My history starts in Patagonia, were I grew up. I slowly started migrating north. I first moved to Buenos Aires where I enrolled in a bachelor and masters in Computer Sciences at the University of Buenos Aires. During my first years, I was fascinated on how low-level mathematical and logical operations could produce highly-complex graphical and intelligent systems. Later on, I enrolled in a PhD to continue working on signal processing in brain signals. I kept moving north, crossed the Atlantic and converted my PhD in a joint tuition between the University of Buenos Aires (computer sciences) and Sorbonne University (cognitive neurosciences). My PhD focused on the study of consciousness, where I employed machine-learning and data-driven models to diagnose patients with disorders of consciousness and study the relation between cognition and global states of consciousness.

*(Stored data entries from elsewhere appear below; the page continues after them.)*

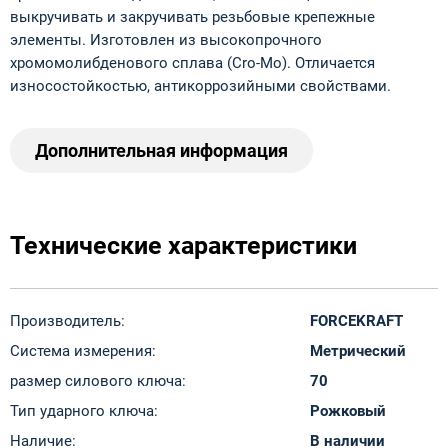
выкручивать и закручивать резьбовые крепежные
элементы. Изготовлен из высокопрочного
хромомолибденового сплава (Cro-Mo). Отличается
износостойкостью, антикоррозийными свойствами.
Дополнительная информация
Технические характеристики
Производитель:
FORCEKRAFT
Система измерения:
Метрический
размер силового ключа:
70
Тип ударного ключа:
Рожковый
Наличие:
В наличии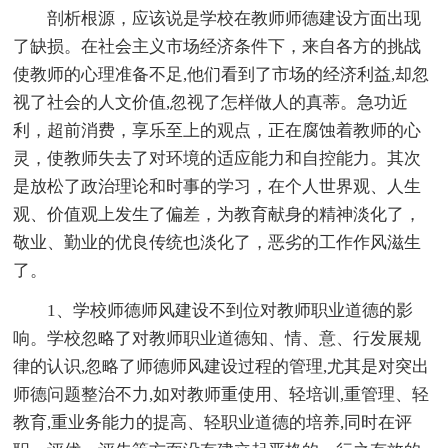
剖析根源，应该说是学校在教师师德建设方面出现
了缺损。在社会主义市场经济条件下，来自各方的挑战
使教师的心理准备不足,他们看到了市场的经济利益,却忽
视了社会的人文价值,忽视了怎样做人的真蒂。急功近
利，超前消费，享乐至上的观点，正在腐蚀着教师的心
灵，使教师失去了对环境的适应能力和自控能力。其次
是放松了政治理论和时事的学习，在个人世界观、人生
观、价值观上发生了偏差，为教育献身的精神淡化了，
敬业、勤业的优良传统也淡化了，恶劣的工作作风滋生
了。
1、学校师德师风建设不到位对教师职业道德的影
响。学校忽略了对教师职业道德知、情、意、行发展规
律的认识,忽略了师德师风建设过程的管理,尤其是对突出
师德问题整治不力,如对教师重使用、轻培训,重管理、轻
教育,重业务能力的提高、轻职业道德的培养,同时在评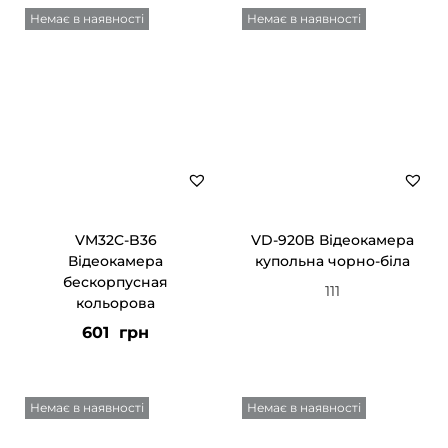
Немає в наявності
Немає в наявності
VM32C-B36
VD-920B Відеокамера
Відеокамера
купольна чорно-біла
бескорпусная
111
кольорова
601
грн
Немає в наявності
Немає в наявності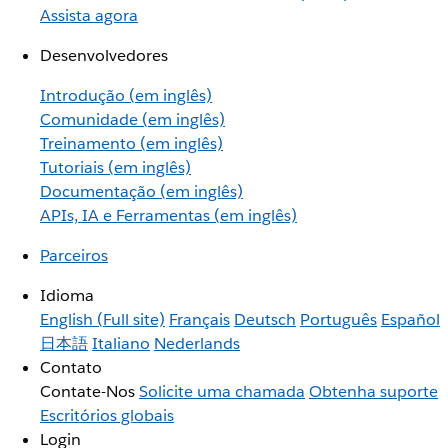
Assista agora
Desenvolvedores
Introdução (em inglês)
Comunidade (em inglês)
Treinamento (em inglês)
Tutoriais (em inglês)
Documentação (em inglês)
APIs, IA e Ferramentas (em inglês)
Parceiros
Idioma
English
(Full site)
Français
Deutsch
Português
Español
日本語
Italiano
Nederlands
Contato
Contate-Nos
Solicite uma chamada
Obtenha suporte
Escritórios globais
Login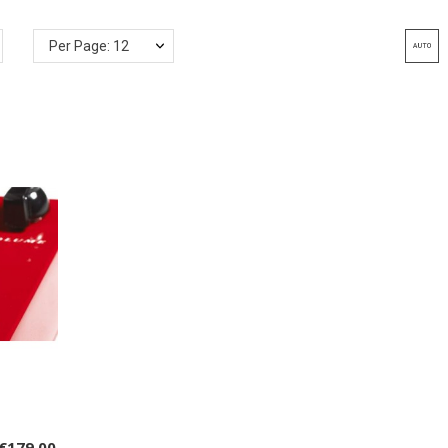
Per Page: 12
€179.00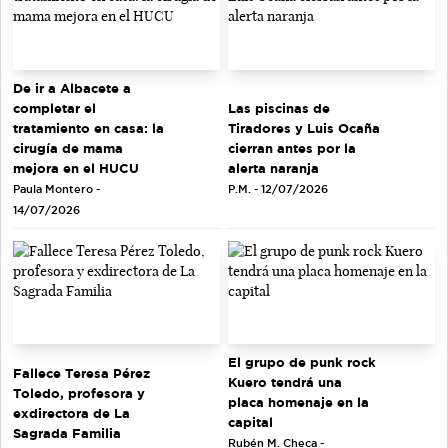
De ir a Albacete a
completar el
Las piscinas de
tratamiento en casa: la
Tiradores y Luis Ocaña
cirugía de mama
cierran antes por la
mejora en el HUCU
alerta naranja
Paula Montero -
P.M. - 12/07/2026
14/07/2026
El grupo de punk rock
Fallece Teresa Pérez
Kuero tendrá una
Toledo, profesora y
placa homenaje en la
exdirectora de La
capital
Sagrada Familia
Rubén M. Checa -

After my PhD, I migrated north again and became a post-doctoral fellow at the University of Liège in Belgium, where I continued discovering and unravelling the mysteries of the human mind, keeping in mind the clinical applications. However, after experiencing the needs of clinical researchers, patients and caregivers, I depicted that the promise of artifical intelligence as a knowledge-enhancing methodology in clinical domains is still far from being real: we need explainable, accountable and transparent AI.
To this matter, I decided to go back to my origins, back to Computer Science. I am currently a post-doctoral researcher in the Applied Machine Learning group, at the Institute of Neuroscience and Medicine - Brain and Behaviour (INM-7), where I do research developing algorithms and methods for trustable AI.
Overall, my research is centred towards developing algorithms and processing high volumes of data in order to use state-of-the art computing technology to answer scientific questions about human consciousness and cognition.